Pistachios are a staple of the vaunted French aperitif, but the nuts come from thousands of kilometers away — a situation a handful of farmers in the southern Provence region hope to change.
Although wild uncultivated pistachios can be found across the hills hugging the Mediterranean Sea in southern France, remnants of trees brought over from Syria by the Romans, it is vineyards and fruit orchards that dominate the rugged landscape.
However, now, weather conditions that can increasingly include long dry spells could herald the return of drought-resistant pistachio trees in the coming years.
“It’s a gamble, but we’re not crazy, we’ve got both feet on the ground,” said Jean-Louis Joseph, cofounder of an association that aims to promote the homegrown nuts.
This year, he planted 600 pistachio trees amid the grape vines, olive trees and truffle oaks on his plots in the Luberon region, their young trunks protected from deer by electric fencing.
He chose two varieties, one from Greece and another called the Kerman Pistachio, which originated in Iran, a major pistachio producer.
The Kerman, a high-yielding variety, is also used extensively in California and other US states, the world’s other top source of the nuts.
It would take at least five years for Joseph to harvest his first organic crop, but already the young trees are producing their distinctive bright red flowers.
“Oh, I’m sure it’ll work. The trees are beautiful, all the ones I bought have taken root, we did everything right,” Joseph said.
He said that his research had turned up records of Crusaders having brought back pistachio trees, and of local pistachio vendors at Provence markets in the 19th century.

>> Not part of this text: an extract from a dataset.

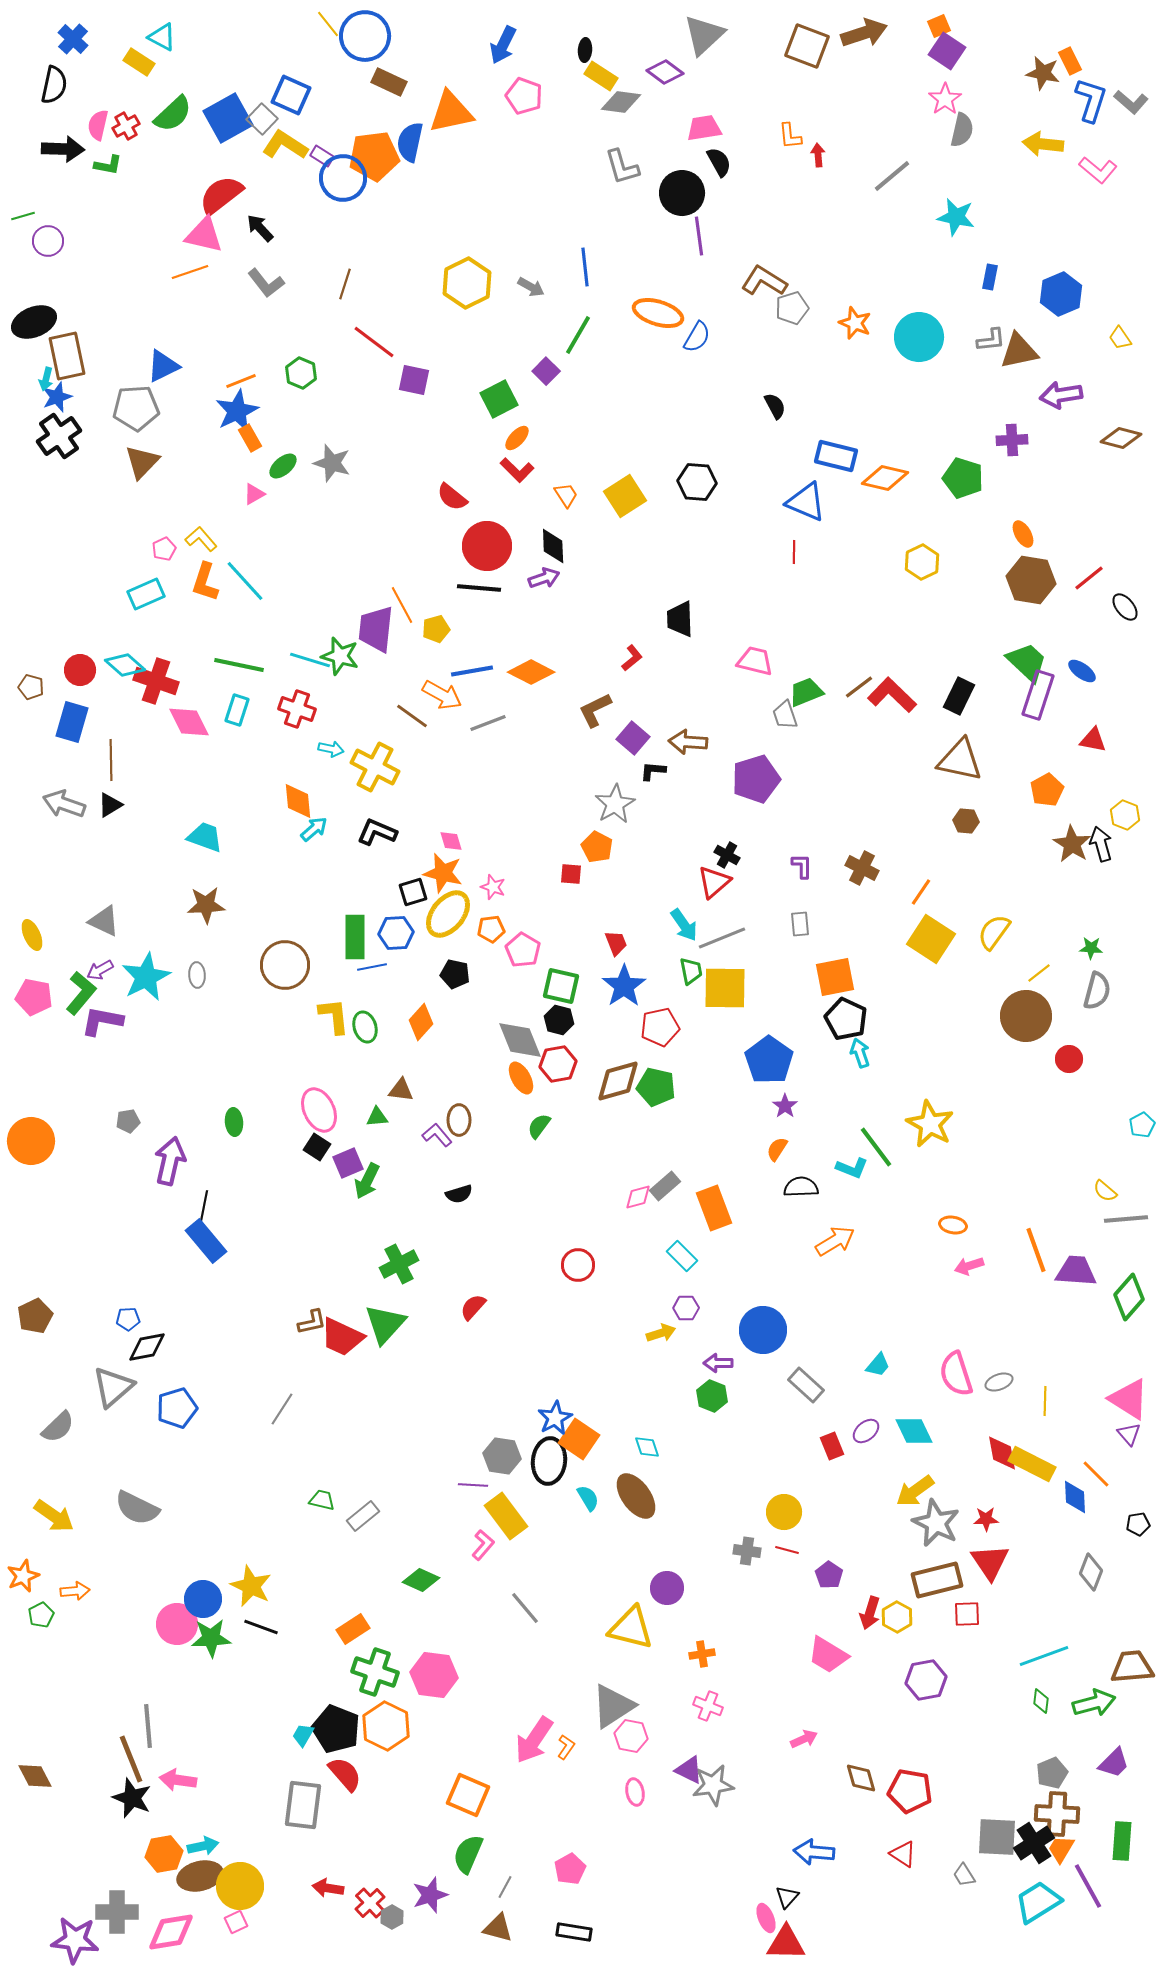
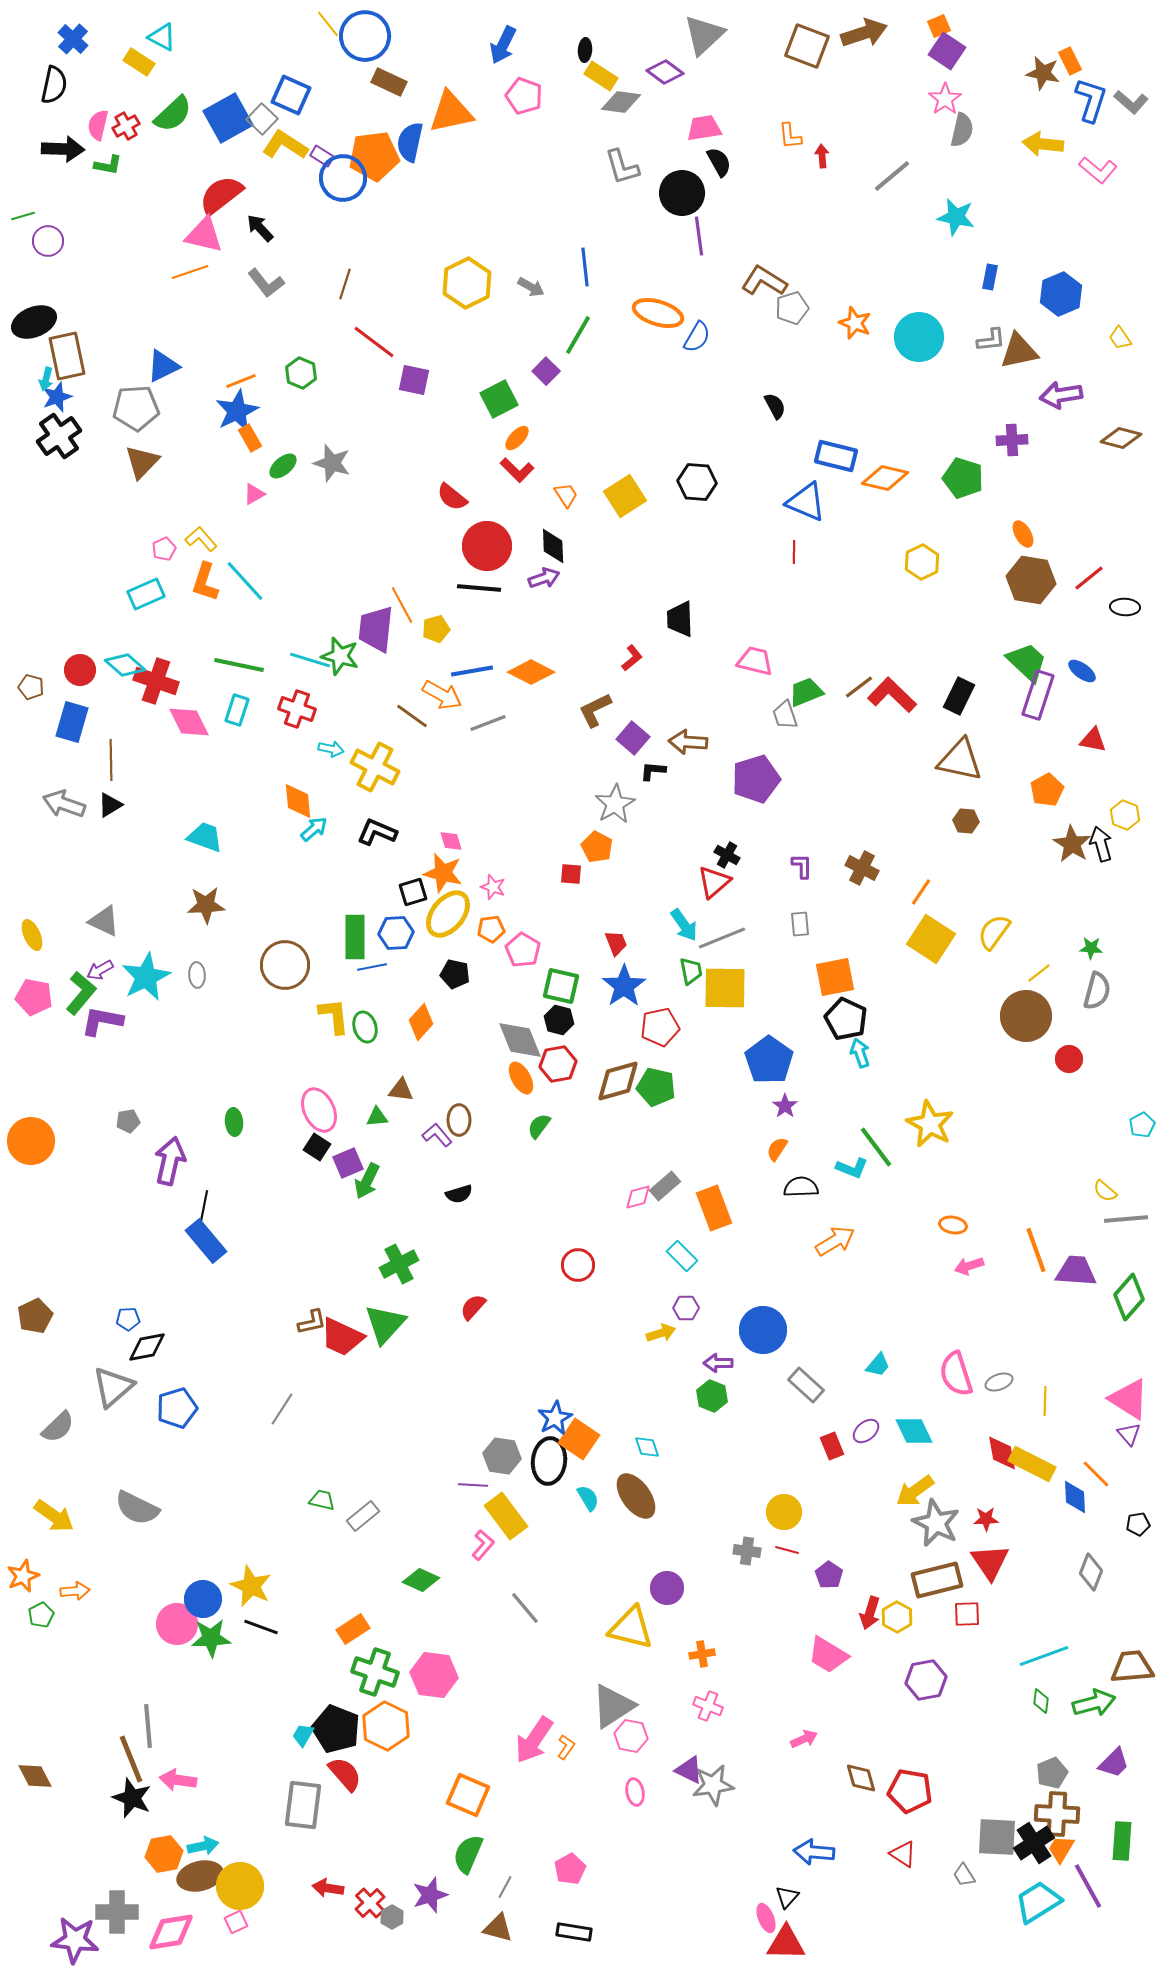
red arrow at (818, 155): moved 4 px right, 1 px down
black ellipse at (1125, 607): rotated 48 degrees counterclockwise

However, while pistachio farming persisted in Spain and Italy, it eventually died out in France.
Only about 10 hectares of pistachios are planted in France, a figure Joseph’s association hopes will double by next year.
It makes for a very small part of the 770,000 hectares of Pistacia vera, the nut’s scientific name, that are planted worldwide, according to the UN’s Food and Agriculture Organization.
Beyond the snacking market, Joseph and his colleagues also hope to sell their French nuts to cosmetics groups that use pistachio oil, while also winning over pastry chefs and ice cream brands.
They have already lined up one major buyer: Olivier Baussan, founder of the L’Occitane en Provence chain of cosmetics and beauty products and owner of the Confiserie du Roy Rene confectionary business.
His Confiserie factory in the city of Aix-en-Provence goes through 5 tonnes of US and Spanish pistachios every year to turn out 50 million marzipan-inspired calisson sweets, a local specialty.
Baussan has pledged to buy the first French pistachio crops.
“I thought we would find them easily in Provence, but that’s not the case at all,” Baussan told reporters at his factory.
“The current prices we see for American pistachios would be a very, very good prices for local farmers,” he added.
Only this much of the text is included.